I know this post makes me sound like a total n00b, but I can assure you I'm not... just quite nervous as previously stated, want to make sure I get everything right... Been an ambition to get a GBB for AGES now and don't want to mess up! :blush:

Thank you all in advance!

Emma


----------



## MrFerretman6 (Sep 1, 2011)

They like a lot of branches, twigs, things like that. They don't need a hide so don't bother with one. Tall, thin, stiff plastic plants are good too. The idea is to get a lot of high anchor points for them to web on, and they will will web a lot. Tank size for a 5cm juvi: they grow pretty quick so try and find something bigger than 6"x6"x8". With regards to humidity, bone dry substrate, provide a small water bowl but they will not use it, don't spray either.


----------



## Poxicator (Nov 14, 2007)

The only species of this genus and yet it’s one of the most beautiful tarantula available.
Upto about 2" you need to supply a light spray or water bowl but once they reach that size they're far better suited to a completely dry enclosure. Don't worry about humidity unless you are breeding these.
Semi arboreal so provide plenty of arboreal furnishings for them to anchor their web onto. They are inquisitive but will repeatedly strike if provoked.
If you have a juvenile I'd suggest getting a 12x12x12" enclosure as they are great hunters and voracious eaters. They'll gradually web it out until it looks like this:


----------



## Embo (Jun 7, 2012)

Poxicator said:


> The only species of this genus and yet it’s one of the most beautiful tarantula available.


Totally agree! I've been in love with them since I first saw a picture when perusing for my first T... been desperate for one ever since, but managed to hold off getting one knowing that they are totally differnt from Brachys.

Thanks for the advice so far - I did a google search on setups but it didn't come back with many relevant hits. Always an RFUKer with a helpful hint


----------



## pcharlton (Mar 23, 2012)

i got a adult 90% female yestoday they are brill realy peacefull good luck with yours


----------



## MrFerretman6 (Sep 1, 2011)

pcharlton said:


> i got a adult 90% female yestoday they are brill realy peacefull good luck with yours


Not as large slings/juvis they are not. Skittish head case springs to mind.:crazy:


----------



## Embo (Jun 7, 2012)

MrFerretman6 said:


> Not as large slings/juvis they are not. Skittish head case springs to mind.:crazy:


yes, I'm looking forward to transferring it from tub to tank... :whistling2:


----------



## MrFerretman6 (Sep 1, 2011)

Embo said:


> yes, I'm looking forward to transferring it from tub to tank... :whistling2:


They are so funny at that size, they're not quite sure which direction to go in so kind of go in all directions. It won't cause you to much trouble though.


----------



## pcharlton (Mar 23, 2012)

MrFerretman6 said:


> Not as large slings/juvis they are not. Skittish head case springs to mind.:crazy:


only got it yestoday its around the 5in mark might get mean lol


----------



## Lu Lizard (Jul 24, 2011)

I've had mine about a year now.
I upgraded her to an exo terra nano about 6 months ago. This size tank has been ideal and although she continues to grow at such a fast rate, I know that it will last.
Would really recommened the nano for this species as has sufficient height for anchoring webbing (and a bargain at my pet shop at £24)










Hope the link works.
She has built an amazing web - from front on it looks just like a hammock, but when you look into it, it is actually a cool funnel that goes a long way down.
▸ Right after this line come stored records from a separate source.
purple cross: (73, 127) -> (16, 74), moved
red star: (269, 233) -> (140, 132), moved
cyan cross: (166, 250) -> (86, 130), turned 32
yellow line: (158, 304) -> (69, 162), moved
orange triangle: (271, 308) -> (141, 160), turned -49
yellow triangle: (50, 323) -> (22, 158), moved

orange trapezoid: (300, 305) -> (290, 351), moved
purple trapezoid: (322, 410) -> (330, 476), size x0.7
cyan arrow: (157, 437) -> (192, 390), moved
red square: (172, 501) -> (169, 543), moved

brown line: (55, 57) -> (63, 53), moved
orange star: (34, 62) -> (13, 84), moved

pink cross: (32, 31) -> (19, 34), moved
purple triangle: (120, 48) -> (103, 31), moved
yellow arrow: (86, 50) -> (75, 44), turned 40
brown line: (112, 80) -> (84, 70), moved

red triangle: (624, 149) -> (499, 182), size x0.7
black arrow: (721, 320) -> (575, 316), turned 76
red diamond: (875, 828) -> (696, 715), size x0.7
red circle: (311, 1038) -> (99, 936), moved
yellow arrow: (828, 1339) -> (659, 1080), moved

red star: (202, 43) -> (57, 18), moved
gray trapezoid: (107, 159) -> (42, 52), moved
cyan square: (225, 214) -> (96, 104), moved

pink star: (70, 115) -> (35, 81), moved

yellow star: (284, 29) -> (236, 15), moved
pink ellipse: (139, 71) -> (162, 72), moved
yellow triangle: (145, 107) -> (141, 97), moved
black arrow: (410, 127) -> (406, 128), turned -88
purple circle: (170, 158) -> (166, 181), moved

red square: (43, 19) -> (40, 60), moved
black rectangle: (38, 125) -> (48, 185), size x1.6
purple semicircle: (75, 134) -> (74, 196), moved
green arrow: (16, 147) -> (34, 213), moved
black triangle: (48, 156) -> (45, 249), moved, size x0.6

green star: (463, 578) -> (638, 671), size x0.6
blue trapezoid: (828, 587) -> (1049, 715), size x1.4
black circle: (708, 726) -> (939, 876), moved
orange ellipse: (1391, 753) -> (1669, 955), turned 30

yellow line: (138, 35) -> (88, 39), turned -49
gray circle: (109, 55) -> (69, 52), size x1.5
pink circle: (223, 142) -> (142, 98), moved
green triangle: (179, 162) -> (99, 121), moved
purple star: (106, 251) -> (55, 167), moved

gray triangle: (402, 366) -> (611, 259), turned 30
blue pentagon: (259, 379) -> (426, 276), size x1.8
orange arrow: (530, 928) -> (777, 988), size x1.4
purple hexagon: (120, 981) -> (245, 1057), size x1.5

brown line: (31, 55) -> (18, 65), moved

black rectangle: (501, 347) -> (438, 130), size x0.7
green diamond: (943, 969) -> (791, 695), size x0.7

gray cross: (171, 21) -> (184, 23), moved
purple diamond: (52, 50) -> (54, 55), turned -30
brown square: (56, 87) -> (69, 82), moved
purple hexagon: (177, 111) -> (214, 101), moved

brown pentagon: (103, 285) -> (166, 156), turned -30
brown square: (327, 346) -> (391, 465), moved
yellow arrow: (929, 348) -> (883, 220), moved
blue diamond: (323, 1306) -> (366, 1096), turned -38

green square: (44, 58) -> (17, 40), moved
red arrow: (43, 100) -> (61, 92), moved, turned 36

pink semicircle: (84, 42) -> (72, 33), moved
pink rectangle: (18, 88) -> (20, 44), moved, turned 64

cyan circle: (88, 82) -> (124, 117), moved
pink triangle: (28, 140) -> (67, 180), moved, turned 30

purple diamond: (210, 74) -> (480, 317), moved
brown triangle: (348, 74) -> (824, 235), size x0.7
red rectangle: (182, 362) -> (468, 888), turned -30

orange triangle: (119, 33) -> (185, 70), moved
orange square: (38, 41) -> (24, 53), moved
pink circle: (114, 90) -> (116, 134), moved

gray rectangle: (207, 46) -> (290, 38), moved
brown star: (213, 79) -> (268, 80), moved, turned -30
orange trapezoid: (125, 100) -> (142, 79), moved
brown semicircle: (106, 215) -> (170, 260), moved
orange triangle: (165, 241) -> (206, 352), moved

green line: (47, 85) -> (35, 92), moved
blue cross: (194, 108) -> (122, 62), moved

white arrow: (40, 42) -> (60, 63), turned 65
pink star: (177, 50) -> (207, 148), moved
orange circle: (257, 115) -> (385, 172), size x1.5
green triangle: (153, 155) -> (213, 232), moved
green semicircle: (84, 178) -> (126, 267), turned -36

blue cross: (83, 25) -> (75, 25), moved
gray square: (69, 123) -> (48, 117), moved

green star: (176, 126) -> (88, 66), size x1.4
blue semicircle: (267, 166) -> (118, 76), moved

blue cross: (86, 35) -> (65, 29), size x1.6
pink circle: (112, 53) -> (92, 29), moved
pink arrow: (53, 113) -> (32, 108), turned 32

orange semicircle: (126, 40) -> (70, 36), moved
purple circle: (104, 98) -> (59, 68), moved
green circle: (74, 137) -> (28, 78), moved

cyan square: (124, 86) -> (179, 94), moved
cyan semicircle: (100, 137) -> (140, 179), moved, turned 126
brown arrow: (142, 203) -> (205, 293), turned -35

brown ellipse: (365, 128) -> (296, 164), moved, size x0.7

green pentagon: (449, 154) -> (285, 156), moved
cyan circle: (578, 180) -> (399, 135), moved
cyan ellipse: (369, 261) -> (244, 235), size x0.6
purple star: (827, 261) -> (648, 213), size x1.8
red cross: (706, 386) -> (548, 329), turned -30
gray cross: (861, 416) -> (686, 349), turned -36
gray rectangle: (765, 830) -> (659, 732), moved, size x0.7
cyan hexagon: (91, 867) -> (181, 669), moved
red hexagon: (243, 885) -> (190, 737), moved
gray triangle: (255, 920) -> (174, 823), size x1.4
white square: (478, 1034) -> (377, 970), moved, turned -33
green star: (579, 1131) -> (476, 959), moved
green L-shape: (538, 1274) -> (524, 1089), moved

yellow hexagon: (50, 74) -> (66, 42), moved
I find that neglect is the best way to treat her - I rarely disturb her, never mist her and only top up the water bowl when it is empty. Bone dry substrate (I've never seen her on the ground though)
She prefers to be left alone.

She was really skittish when she was younger and would dart down her funnel as soon as a light went on or if anyone peered in to her tank, but now she is bigger she is out and about all the time. Certainly now she is 'queen' of her nano. We have a mutual respect - she never flicks cos she knows that when the door opens then food is coming!


----------



## Graylord (Jul 17, 2007)

I've raised mine up in an arborial setup up for the last two years but got it into my head they were more terrestrial so move it :lol: looks like i was right first time .


----------



## Lu Lizard (Jul 24, 2011)

I agree.
Even when mine was a sling in a tub, it spent most of its time 'up.'
I've yet to see mine on the ground.


----------



## Embo (Jun 7, 2012)

Lu Lizard said:


> I've had mine about a year now.
> I upgraded her to an exo terra nano about 6 months ago. This size tank has been ideal and although she continues to grow at such a fast rate, I know that it will last.
> Would really recommened the nano for this species as has sufficient height for anchoring webbing (and a bargain at my pet shop at £24)
> 
> ...



I was looking at Exo-Terra's - pet shop up the road from my work sells the 30x30x30cm for £45... [email protected] do it for £35 but you have to order the nano specially. My favourite pet shop does the glass cubes, but they want £55 for that size!?!? :gasp: can you tell me where you got yours from, please?? Bargain @ £25!!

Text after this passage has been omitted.